# Double Decker Pet Stroller Reccommendation



## sophie (Jul 9, 2006)

Does anyone have this stroller or any recommendations for a similar stroller? I'm looking for something I can use to get all of them into the vet, groomer, etc., at the same time. Just not sure how durable this looks. Last visit trying to get them all into the vet at the same time was a circus. 

If it would double as car carriers that would be a bonus as the Large Lookout we've been using isn't working out anymore. After all these years, Sophie and Annie have started to climb all over each other in it, trying to change sides, and they've been getting their legs twisted in the loops. I had to pull over the other day and untangle them and Sophie's leg. Ruby uses a soft sided Petmate carrier in the car, but it's getting old and doesn't have a shoulder strap, just a hand strap.

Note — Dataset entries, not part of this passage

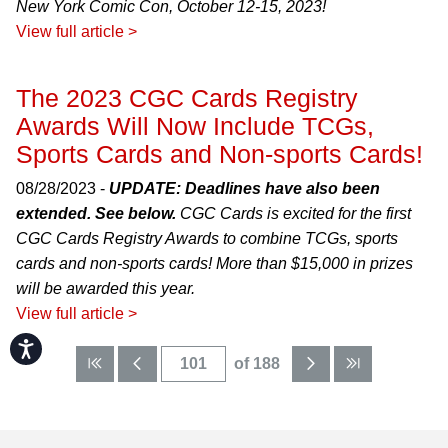
New York Comic Con, October 12-15, 2023!
View full article >
The 2023 CGC Cards Registry
Awards Will Now Include TCGs,
Sports Cards and Non-sports Cards!
08/28/2023 -
UPDATE: Deadlines have also been
extended. See below.
CGC Cards is excited for the first
CGC Cards Registry Awards to combine TCGs, sports
cards and non-sports cards! More than $15,000 in prizes
will be awarded this year.
View full article >
Accessibility
of 188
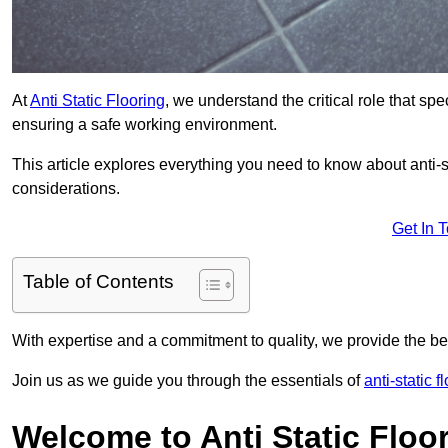
At
Anti Static Flooring
, we understand the critical role that s
ensuring a safe working environment.
This article explores everything you need to know about anti-sta
considerations.
Get In 
Table of Contents
With expertise and a commitment to quality, we provide the bes
Join us as we guide you through the essentials of
anti-static f
Welcome to Anti Static Floor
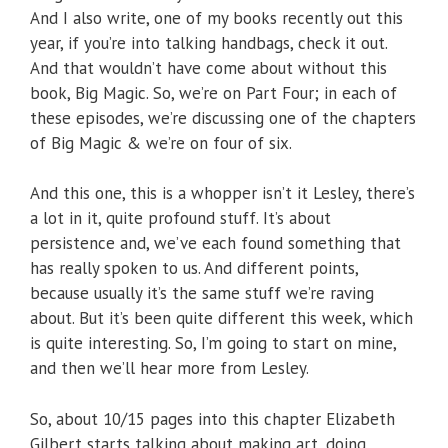
And I also write, one of my books recently out this
year, if you’re into talking handbags, check it out.
And that wouldn’t have come about without this
book, Big Magic. So, we’re on Part Four; in each of
these episodes, we’re discussing one of the chapters
of Big Magic & we’re on four of six.
And this one, this is a whopper isn’t it Lesley, there’s
a lot in it, quite profound stuff. It’s about
persistence and, we’ve each found something that
has really spoken to us. And different points,
because usually it’s the same stuff we’re raving
about. But it’s been quite different this week, which
is quite interesting. So, I’m going to start on mine,
and then we’ll hear more from Lesley.
So, about 10/15 pages into this chapter Elizabeth
Gilbert starts talking about making art, doing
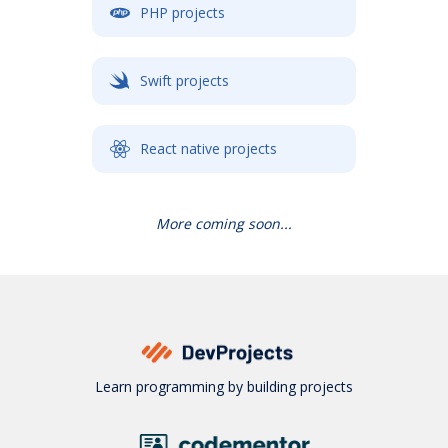
PHP projects
Swift projects
React native projects
More coming soon...
Learn programming by building projects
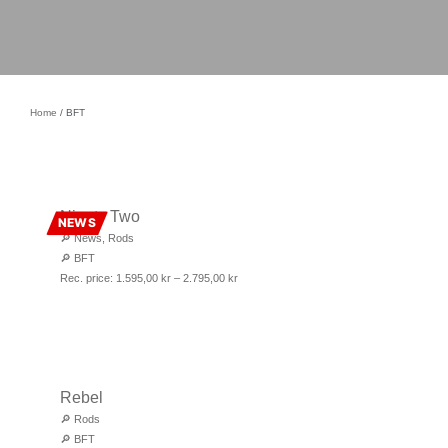
Home
/ BFT
Ninety Two
NEWS
🔎
News
,
Rods
🔎
BFT
Rec. price:
1.595,00
kr
–
2.795,00
kr
Rebel
🔎
Rods
🔎
BFT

I also need one of the carriers to be able to hold two: a five pounder and a 12 pounder. I can't put Annie and Ruby together as Annie is not a big fan of Ruby when in close quarters.  Thanks!!!

Thanks for any input!


----------



## Furbabies mom (Jul 25, 2011)

I don't have a double decker stroller, but one that holds two, and a large one for all four of mine. 
I like this one from Amazon

Amazon.com : Guardian Gear Double Decker Pet Stroller for Dogs and Cats, Grape : Pet Carrier Strollers : Pet Supplies


----------



## sophie (Jul 9, 2006)

Thanks, Deborah. I saw that one, too, but not sure if the carriers detach to use in the car and they look so closed in. I get claustrophobia just looking at it. lol


----------



## Furbabies mom (Jul 25, 2011)

sophie said:


> Thanks, Deborah. I saw that one, too, but not sure if the carriers detach to use in the car and they look so closed in. I get claustrophobia just looking at it. lol


I don't think that the top comes off. The fabric rolls up so that they can see out. 
Does the one that you're looking at, able to use each compartment as a carrier as well? That's a great feature. From the car to the stroller without having to take them out!


----------



## sophie (Jul 9, 2006)

Yes, both carriers detach. I'm thinking of buying it as it's only about $50. 
I like the kittywalk, but that one is over $300!!!


----------